Halk-Ağa çatışması yapıtta başka bir yönüyle güçlü-güçsüz çatışması olarak işlenir. Bu çatışma altında yer verilen figürlerden biri olan Iraz, erkek egemen toplumda ezilen kadın olarak karşımıza çıkmaktadır. Adalet sistemindeki bozukluklar ve buna bağlı olarak ortaya çıkan sorunlardan bir tanesi bir kadın figür olan Iraz ile sunulmaktadır.
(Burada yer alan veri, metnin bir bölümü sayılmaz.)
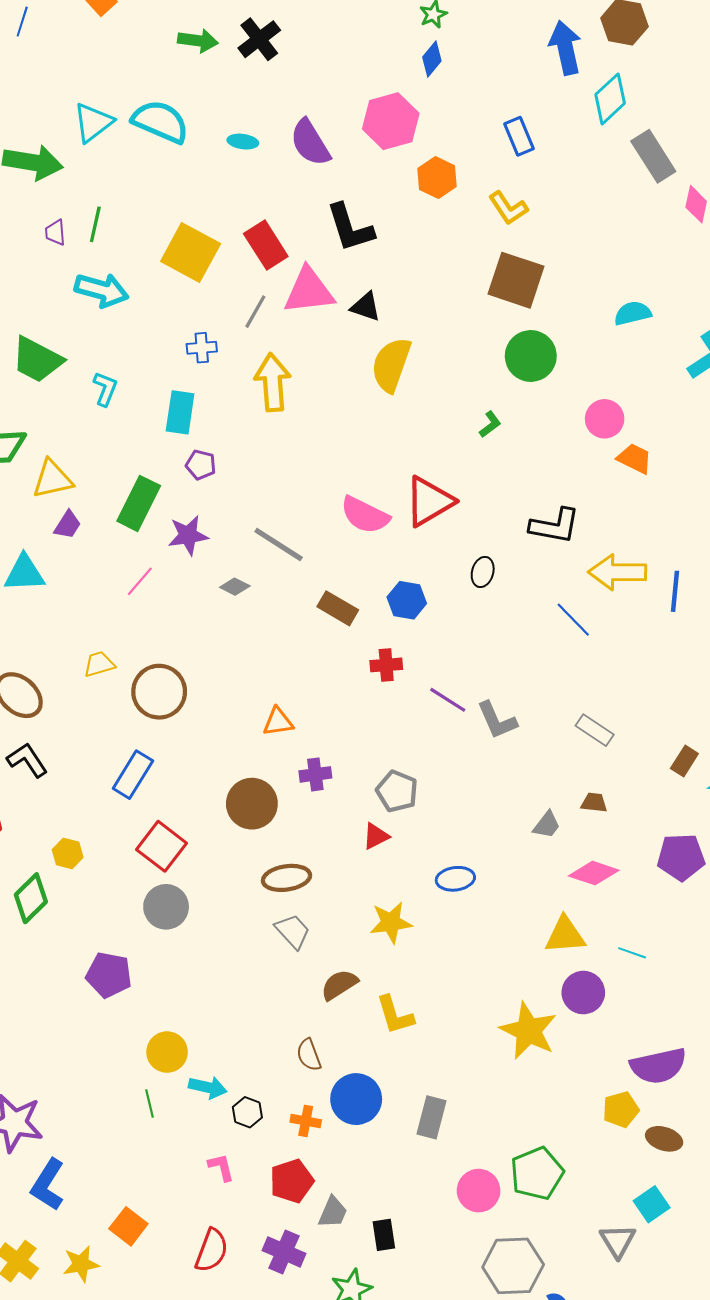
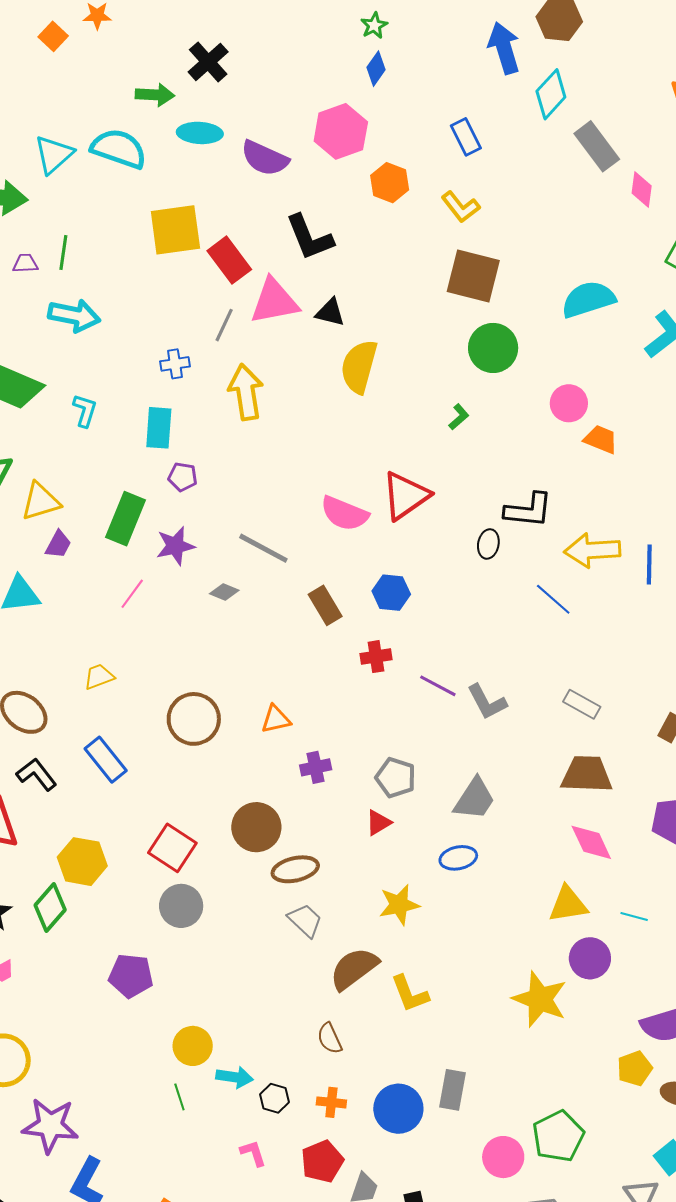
green arrow: (198, 41) -> (155, 95), moved
cyan ellipse: (243, 142) -> (200, 133), moved, size x1.5
purple semicircle: (310, 143) -> (265, 158), turned -30
purple trapezoid: (55, 233) -> (25, 263), turned 96
yellow square: (191, 253) -> (175, 230), moved, turned -32
cyan semicircle: (633, 313) -> (588, 299), size x1.5
black ellipse: (483, 572) -> (488, 544), moved
brown rectangle: (338, 608) -> (325, 605), turned 33
brown circle: (159, 692) -> (194, 719), moved
blue rectangle: (133, 775) -> (106, 760), moved, turned -66
brown trapezoid: (594, 803) -> (587, 774), size x2.0
brown circle: (252, 804) -> (256, 827), moved
gray trapezoid: (547, 825) -> (474, 799), moved, size x1.6
yellow hexagon: (68, 853) -> (82, 862), size x1.6
pink diamond: (594, 873) -> (591, 842), turned 51
brown semicircle: (339, 985) -> (354, 969), size x1.4
blue circle: (356, 1099) -> (398, 1109), moved

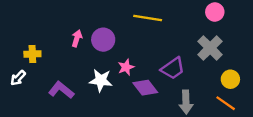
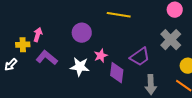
pink arrow: (77, 38) -> (38, 35), moved
purple diamond: (145, 88) -> (117, 73), turned 45
purple L-shape: (61, 90) -> (47, 58), moved

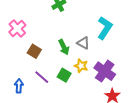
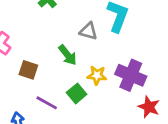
gray triangle: (83, 43) -> (88, 31), moved
green square: (64, 75) -> (77, 93), turned 32

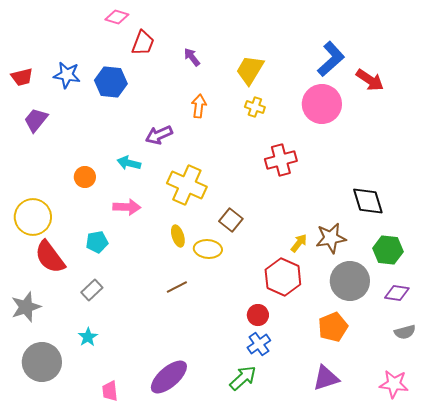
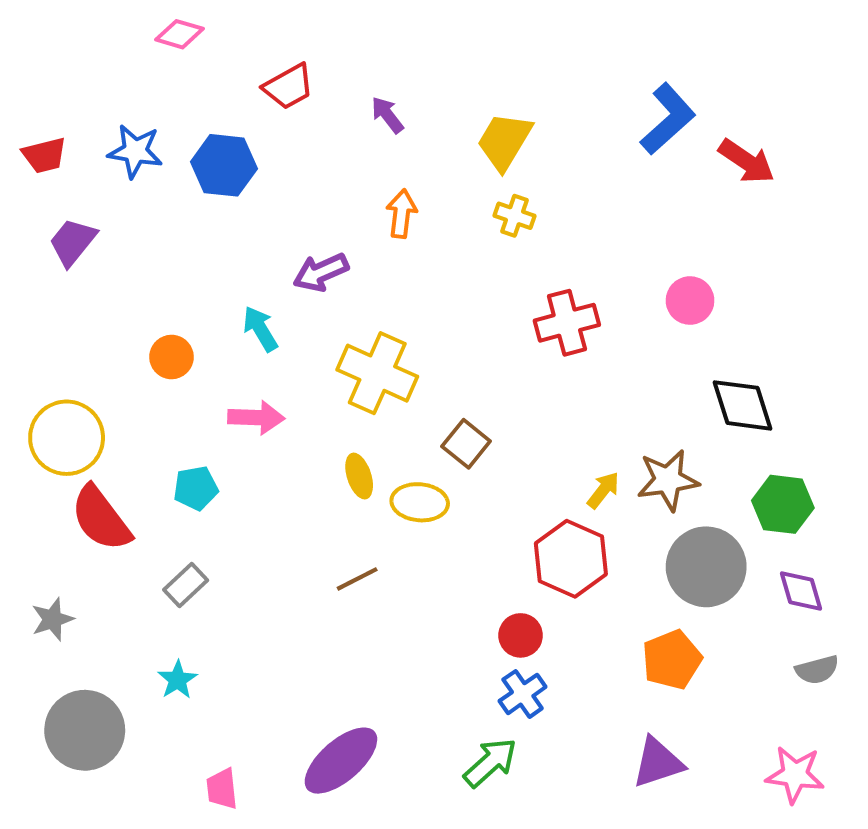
pink diamond: (117, 17) -> (180, 34), moved
red trapezoid: (143, 43) -> (289, 87), turned 40
pink circle: (322, 104) -> (690, 301), moved, size x0.6
cyan arrow: (129, 163) -> (260, 329), turned 45
purple diamond: (397, 293) -> (801, 591), turned 65
gray star: (26, 307) -> (52, 619), size x0.7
Kadın olduğu için kocası öldükten sonra kendisine ait toprakların elinden alınması üzerine, kendisine yapılan bu haksızlığı kabul etmemekte ve mahkemeye başvurarak hakkını aramaktadır. Hakkını arayan Iraz’ın sonunda oğlunun ölmesi ve hapse düşmesiyle yapıtta haksızlığa uğrayan bireylerin toplumdaki bozukluklar karşısında edilgen ve çaresiz kalışları anlatılmaktadır. Güçlü-güçsüz çatışmasında, kadınlar, toprak ve dolayısıyla otorite sahibi olmayan veya eşkıyalık yoluyla güç sahibi olamayan halkın sömürülmeye mahkûm olduğu gösterilmektedir.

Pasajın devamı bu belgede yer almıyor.